The greatest challenge with stewardship– well, the greatest challenge with implementing any new method is in getting buy-in. Now, as I said, we’re very lucky to have buy-in from our CEO and high level. But the critical issue of stewardship is to get understanding and buy-in from the more senior prescribers, the consultants. And it varies very much. There are some consultants in the hospital that have taken this on board very seriously and become excellent antibiotic stewards themselves. And there are others who, because of many reasons, not least because the South African psyche in medicine, in clinical medicine in general, is of physician autonomy and the sanctity of autonomy. And they don’t like the idea that they’re being directed towards maybe changing practise.
And the other problem has been is in behaviour change is also that as this Programme’s been rolled out, and the junior doctors who go on the rounds are actually being trained, there’s this hierarchical problem between a junior doctor that knows more than a senior doctor that makes the decisions. And also, obviously, the power dissonance is such that juniors are less likely to question their senior’s antibiotic prescribing. So that’s been a major challenge. The other major challenge is that we live in a country with a massive, massive burden of infectious diseases. So although we can try and steward appropriately, you still need to use antibiotics.
And unfortunately, without proper infection prevention, in terms of good vaccination coverage, reduction of diarrheal diseases with clean water and sanitation for the population, better infection control, our hand hygiene performance is terrible. Again, it’s behaviour change and putting in mechanisms in place. But that has impacted adversely on antibiotic stewardship. And I think those are the major challenges that we face, which are not so different to other areas, I think. And the other, the last challenge I would say would be a human resource challenge that there just aren’t enough people with enough hours in the day to be actually given the opportunity.

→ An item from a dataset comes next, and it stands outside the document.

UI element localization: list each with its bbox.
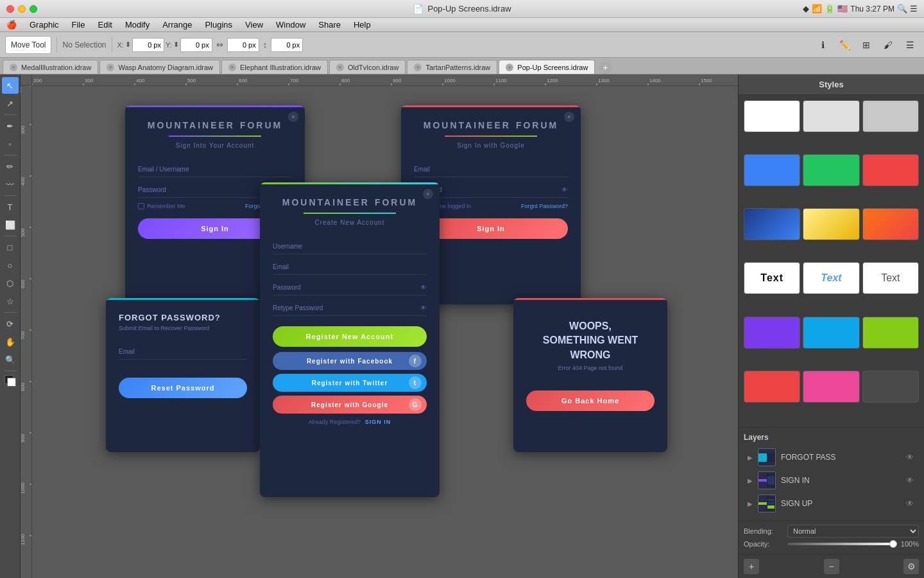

So this is particularly true of pharmacists who would really like to be on the wards more and interface on rounds. And you know, they’re very pushed for time on many different roles they have to play. And therefore, it’s actually the human resources side which is a major challenge. We’d like a much larger team and a much larger group of people who maybe not be dedicated to stewardship in itself alone, but in their job are given time to be able to conduct stewardship.